***** Given data *****
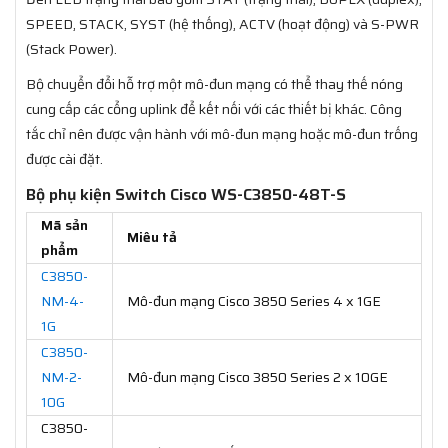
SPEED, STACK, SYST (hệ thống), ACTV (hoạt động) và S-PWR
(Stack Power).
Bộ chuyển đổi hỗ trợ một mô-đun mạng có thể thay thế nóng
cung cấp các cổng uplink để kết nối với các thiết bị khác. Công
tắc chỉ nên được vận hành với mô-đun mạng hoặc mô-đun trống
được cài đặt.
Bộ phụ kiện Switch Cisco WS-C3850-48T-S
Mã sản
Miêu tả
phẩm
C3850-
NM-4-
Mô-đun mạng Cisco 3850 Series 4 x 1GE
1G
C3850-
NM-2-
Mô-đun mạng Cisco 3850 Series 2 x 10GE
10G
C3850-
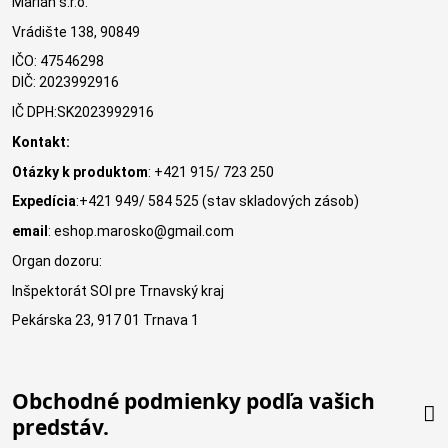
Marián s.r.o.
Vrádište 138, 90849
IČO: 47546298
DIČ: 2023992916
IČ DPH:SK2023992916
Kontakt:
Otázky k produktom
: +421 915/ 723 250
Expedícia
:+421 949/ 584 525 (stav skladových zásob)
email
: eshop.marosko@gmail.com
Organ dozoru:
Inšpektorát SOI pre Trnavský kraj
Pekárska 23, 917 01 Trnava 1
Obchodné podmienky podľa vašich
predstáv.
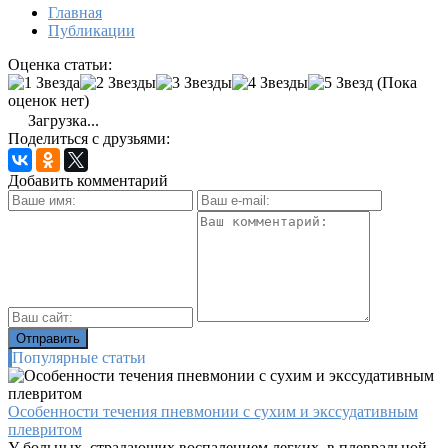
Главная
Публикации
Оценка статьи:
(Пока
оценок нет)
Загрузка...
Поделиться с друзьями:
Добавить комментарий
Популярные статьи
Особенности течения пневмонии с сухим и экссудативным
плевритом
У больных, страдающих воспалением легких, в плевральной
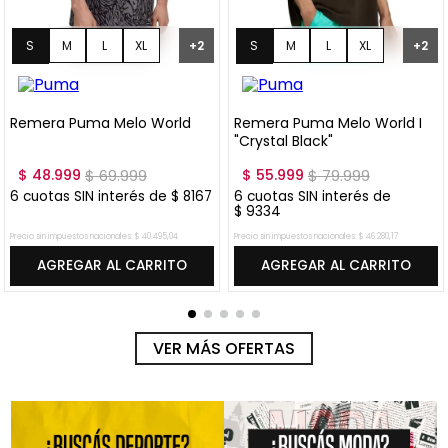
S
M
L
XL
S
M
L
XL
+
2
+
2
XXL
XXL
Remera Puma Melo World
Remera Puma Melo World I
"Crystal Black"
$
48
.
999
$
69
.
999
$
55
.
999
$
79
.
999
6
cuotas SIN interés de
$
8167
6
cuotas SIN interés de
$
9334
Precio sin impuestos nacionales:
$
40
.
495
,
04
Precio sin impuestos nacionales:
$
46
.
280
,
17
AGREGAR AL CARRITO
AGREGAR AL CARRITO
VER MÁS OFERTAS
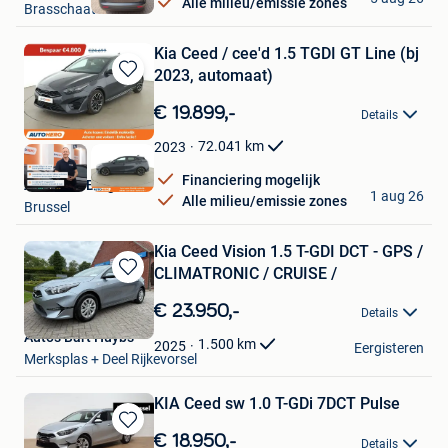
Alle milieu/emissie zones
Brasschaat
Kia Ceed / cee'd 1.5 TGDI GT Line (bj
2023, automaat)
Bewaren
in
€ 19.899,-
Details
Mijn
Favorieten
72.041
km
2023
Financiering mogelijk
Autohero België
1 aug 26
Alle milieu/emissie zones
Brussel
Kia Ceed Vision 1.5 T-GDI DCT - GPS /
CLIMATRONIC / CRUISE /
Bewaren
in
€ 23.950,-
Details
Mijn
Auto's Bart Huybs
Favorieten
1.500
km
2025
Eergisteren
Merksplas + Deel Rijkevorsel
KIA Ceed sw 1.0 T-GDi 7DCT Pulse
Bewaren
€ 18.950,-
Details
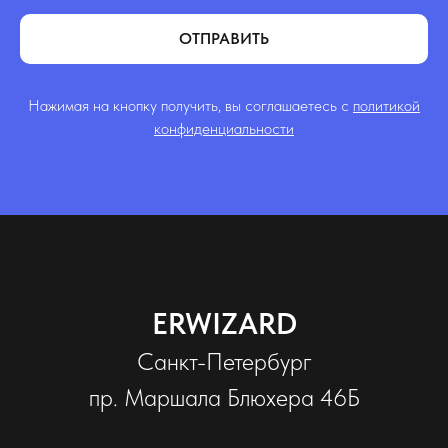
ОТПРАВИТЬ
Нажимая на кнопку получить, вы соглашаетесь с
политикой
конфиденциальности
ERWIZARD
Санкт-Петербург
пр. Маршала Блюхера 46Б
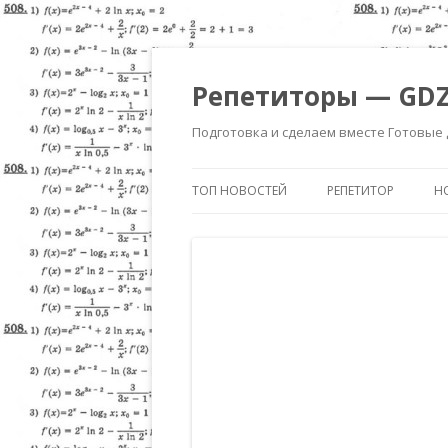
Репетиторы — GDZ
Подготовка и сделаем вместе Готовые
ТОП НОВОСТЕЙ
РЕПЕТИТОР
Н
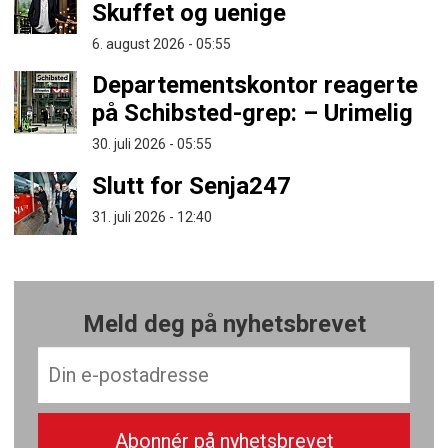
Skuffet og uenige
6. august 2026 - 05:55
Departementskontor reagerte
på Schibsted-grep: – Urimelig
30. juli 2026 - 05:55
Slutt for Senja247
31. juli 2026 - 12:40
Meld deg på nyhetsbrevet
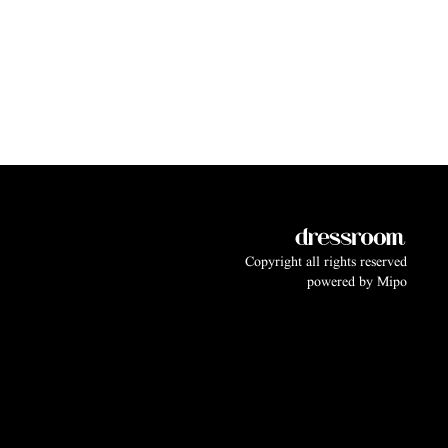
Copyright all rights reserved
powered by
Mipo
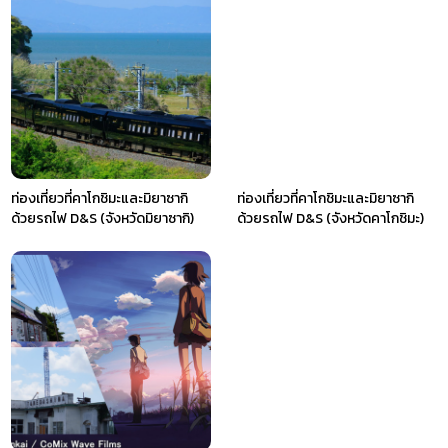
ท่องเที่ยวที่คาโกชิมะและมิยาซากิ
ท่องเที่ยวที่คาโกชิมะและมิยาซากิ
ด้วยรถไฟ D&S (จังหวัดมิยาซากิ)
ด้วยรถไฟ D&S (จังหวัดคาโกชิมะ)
*****
Instructions for the task: Whatever the records hold apart from pictures should be repeated exactly.

Answer section:
SPEED, STACK, SYST (hệ thống), ACTV (hoạt động) và S-PWR
(Stack Power).
Bộ chuyển đổi hỗ trợ một mô-đun mạng có thể thay thế nóng
cung cấp các cổng uplink để kết nối với các thiết bị khác. Công
tắc chỉ nên được vận hành với mô-đun mạng hoặc mô-đun trống
được cài đặt.
Bộ phụ kiện Switch Cisco WS-C3850-48T-S
Mã sản
Miêu tả
phẩm
C3850-
NM-4-
Mô-đun mạng Cisco 3850 Series 4 x 1GE
1G
C3850-
NM-2-
Mô-đun mạng Cisco 3850 Series 2 x 10GE
10G
C3850-
Marián s.r.o.
Vrádište 138, 90849
IČO: 47546298
DIČ: 2023992916
IČ DPH:SK2023992916
Kontakt:
Otázky k produktom
: +421 915/ 723 250
Expedícia
:+421 949/ 584 525 (stav skladových zásob)
email
: eshop.marosko@gmail.com
Organ dozoru:
Inšpektorát SOI pre Trnavský kraj
Pekárska 23, 917 01 Trnava 1
Obchodné podmienky podľa vašich
predstáv.
Главная
Публикации
Оценка статьи:
(Пока
оценок нет)
Загрузка...
Поделиться с друзьями:
Добавить комментарий
Популярные статьи
Особенности течения пневмонии с сухим и экссудативным
плевритом
У больных, страдающих воспалением легких, в плевральной
S
M
L
XL
S
M
L
XL
+
2
+
2
XXL
XXL
Remera Puma Melo World
Remera Puma Melo World I
"Crystal Black"
$
48
.
999
$
69
.
999
$
55
.
999
$
79
.
999
6
cuotas SIN interés de
$
8167
6
cuotas SIN interés de
$
9334
Precio sin impuestos nacionales:
$
40
.
495
,
04
Precio sin impuestos nacionales:
$
46
.
280
,
17
AGREGAR AL CARRITO
AGREGAR AL CARRITO
VER MÁS OFERTAS
Alle milieu/emissie zones
Brasschaat
Kia Ceed / cee'd 1.5 TGDI GT Line (bj
2023, automaat)
Bewaren
in
€ 19.899,-
Details
Mijn
Favorieten
72.041
km
2023
Financiering mogelijk
Autohero België
1 aug 26
Alle milieu/emissie zones
Brussel
Kia Ceed Vision 1.5 T-GDI DCT - GPS /
CLIMATRONIC / CRUISE /
Bewaren
in
€ 23.950,-
Details
Mijn
Auto's Bart Huybs
Favorieten
1.500
km
2025
Eergisteren
Merksplas + Deel Rijkevorsel
KIA Ceed sw 1.0 T-GDi 7DCT Pulse
Bewaren
€ 18.950,-
Details
ОТПРАВИТЬ
Нажимая на кнопку получить, вы соглашаетесь с
политикой
конфиденциальности
ERWIZARD
Санкт-Петербург
пр. Маршала Блюхера 46Б
Репетиторы — GDZ
Подготовка и сделаем вместе Готовые
ТОП НОВОСТЕЙ
РЕПЕТИТОР
Н
Skuffet og uenige
6. august 2026 - 05:55
Departementskontor reagerte
på Schibsted-grep: – Urimelig
30. juli 2026 - 05:55
Slutt for Senja247
31. juli 2026 - 12:40
Meld deg på nyhetsbrevet
Copyright all rights reserved
powered by
Mipo
ท่องเที่ยวที่คาโกชิมะและมิยาซากิ
ท่องเที่ยวที่คาโกชิมะและมิยาซากิ
ด้วยรถไฟ D&S (จังหวัดมิยาซากิ)
ด้วยรถไฟ D&S (จังหวัดคาโกชิมะ)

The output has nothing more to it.